*** Listed entries

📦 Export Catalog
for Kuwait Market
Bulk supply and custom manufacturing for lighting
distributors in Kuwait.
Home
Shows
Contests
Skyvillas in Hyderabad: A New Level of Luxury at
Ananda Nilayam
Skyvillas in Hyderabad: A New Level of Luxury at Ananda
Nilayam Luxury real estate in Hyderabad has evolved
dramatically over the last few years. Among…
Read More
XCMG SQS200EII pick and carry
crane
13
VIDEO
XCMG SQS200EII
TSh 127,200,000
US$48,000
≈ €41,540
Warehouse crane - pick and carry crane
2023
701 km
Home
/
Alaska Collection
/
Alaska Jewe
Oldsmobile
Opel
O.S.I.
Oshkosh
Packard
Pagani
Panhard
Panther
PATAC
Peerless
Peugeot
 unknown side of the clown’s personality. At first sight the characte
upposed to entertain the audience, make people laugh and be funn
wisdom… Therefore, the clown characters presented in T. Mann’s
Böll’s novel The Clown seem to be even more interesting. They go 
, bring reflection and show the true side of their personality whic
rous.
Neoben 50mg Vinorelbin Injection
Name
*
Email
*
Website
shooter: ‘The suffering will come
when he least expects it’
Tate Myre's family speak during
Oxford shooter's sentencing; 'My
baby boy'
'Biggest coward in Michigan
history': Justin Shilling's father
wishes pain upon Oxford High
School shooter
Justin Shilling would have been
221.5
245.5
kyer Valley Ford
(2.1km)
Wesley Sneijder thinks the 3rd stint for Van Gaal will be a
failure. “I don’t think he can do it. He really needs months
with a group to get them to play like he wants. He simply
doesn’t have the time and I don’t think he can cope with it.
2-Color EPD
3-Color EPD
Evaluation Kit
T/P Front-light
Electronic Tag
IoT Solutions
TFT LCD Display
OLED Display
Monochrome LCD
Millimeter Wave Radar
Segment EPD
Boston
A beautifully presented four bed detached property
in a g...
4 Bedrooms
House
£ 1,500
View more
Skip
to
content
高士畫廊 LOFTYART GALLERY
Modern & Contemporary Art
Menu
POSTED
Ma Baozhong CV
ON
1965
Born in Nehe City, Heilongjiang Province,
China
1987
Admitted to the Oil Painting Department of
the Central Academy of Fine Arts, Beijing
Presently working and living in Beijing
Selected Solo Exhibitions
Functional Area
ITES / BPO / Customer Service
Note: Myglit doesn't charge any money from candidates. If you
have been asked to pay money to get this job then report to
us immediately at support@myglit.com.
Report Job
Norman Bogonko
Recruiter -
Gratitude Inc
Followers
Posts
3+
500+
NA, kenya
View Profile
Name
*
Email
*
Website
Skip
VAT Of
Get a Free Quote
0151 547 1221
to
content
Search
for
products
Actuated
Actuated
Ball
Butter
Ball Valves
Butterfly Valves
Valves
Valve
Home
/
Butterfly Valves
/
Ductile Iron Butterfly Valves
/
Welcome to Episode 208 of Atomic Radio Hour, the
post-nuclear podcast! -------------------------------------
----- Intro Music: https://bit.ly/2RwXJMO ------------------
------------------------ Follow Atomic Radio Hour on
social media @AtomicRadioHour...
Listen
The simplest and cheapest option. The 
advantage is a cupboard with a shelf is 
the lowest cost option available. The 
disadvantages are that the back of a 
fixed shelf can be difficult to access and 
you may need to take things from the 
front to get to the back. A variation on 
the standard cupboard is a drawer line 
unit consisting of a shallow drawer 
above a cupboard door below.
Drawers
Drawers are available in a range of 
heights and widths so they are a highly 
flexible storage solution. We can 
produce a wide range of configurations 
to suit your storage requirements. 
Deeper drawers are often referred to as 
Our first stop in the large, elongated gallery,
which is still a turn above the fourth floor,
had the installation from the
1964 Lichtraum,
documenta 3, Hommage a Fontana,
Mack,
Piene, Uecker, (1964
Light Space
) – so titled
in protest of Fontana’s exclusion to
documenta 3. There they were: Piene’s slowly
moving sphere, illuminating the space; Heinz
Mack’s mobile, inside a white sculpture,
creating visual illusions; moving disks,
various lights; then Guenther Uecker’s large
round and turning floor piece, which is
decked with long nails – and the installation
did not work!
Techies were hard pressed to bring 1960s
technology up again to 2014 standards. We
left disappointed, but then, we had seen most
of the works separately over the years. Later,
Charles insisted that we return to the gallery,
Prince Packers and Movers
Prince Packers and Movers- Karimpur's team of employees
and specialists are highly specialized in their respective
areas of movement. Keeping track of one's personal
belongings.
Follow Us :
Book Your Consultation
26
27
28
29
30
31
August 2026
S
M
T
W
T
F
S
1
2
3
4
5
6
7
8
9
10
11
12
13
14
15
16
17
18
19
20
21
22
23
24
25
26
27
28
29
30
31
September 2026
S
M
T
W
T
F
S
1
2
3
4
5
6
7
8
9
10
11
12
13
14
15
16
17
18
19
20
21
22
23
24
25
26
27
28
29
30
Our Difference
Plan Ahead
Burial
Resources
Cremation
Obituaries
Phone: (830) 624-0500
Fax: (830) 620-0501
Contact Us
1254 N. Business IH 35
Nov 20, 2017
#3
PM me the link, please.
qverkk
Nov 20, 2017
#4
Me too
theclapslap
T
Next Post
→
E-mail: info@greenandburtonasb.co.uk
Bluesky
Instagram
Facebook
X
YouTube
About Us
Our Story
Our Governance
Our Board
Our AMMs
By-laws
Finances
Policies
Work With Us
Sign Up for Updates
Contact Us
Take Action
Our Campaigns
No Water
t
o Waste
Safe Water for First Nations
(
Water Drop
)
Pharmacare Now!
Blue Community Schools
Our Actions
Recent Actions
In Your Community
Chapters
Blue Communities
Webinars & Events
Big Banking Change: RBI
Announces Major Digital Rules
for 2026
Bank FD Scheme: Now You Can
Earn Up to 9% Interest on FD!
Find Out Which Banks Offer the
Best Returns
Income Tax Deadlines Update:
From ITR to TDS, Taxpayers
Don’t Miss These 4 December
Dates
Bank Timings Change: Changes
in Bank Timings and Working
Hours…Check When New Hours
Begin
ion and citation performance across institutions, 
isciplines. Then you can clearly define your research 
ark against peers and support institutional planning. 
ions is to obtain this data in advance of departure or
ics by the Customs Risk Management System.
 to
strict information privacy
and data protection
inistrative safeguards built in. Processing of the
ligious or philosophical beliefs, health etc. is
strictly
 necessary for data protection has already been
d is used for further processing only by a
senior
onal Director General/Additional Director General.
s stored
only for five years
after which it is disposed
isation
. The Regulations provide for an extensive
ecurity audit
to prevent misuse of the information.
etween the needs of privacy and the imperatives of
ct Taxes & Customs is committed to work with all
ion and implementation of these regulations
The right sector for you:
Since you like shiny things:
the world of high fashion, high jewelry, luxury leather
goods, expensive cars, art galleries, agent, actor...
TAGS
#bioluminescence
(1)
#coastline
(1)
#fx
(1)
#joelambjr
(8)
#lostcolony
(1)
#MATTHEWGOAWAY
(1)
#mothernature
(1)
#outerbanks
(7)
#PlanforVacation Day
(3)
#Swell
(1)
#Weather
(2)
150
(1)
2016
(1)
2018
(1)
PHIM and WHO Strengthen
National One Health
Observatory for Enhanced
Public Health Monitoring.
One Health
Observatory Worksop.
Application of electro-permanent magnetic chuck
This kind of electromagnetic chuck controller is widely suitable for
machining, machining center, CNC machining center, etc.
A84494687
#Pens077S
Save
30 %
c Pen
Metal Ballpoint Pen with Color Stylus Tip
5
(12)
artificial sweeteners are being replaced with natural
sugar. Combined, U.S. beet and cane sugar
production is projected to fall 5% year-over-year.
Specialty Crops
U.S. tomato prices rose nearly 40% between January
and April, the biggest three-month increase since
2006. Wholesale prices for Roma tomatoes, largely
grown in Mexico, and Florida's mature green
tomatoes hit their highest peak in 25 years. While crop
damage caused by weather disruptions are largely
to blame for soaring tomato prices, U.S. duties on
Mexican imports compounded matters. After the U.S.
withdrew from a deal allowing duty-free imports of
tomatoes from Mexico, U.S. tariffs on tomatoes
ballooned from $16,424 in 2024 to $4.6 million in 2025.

******

Exercise details —
Lines from the one with "withdrew from a" through the last line of the listing above: return these exactly, and nothing else.

Exercise result —
withdrew from a deal allowing duty-free imports of
tomatoes from Mexico, U.S. tariffs on tomatoes
ballooned from $16,424 in 2024 to $4.6 million in 2025.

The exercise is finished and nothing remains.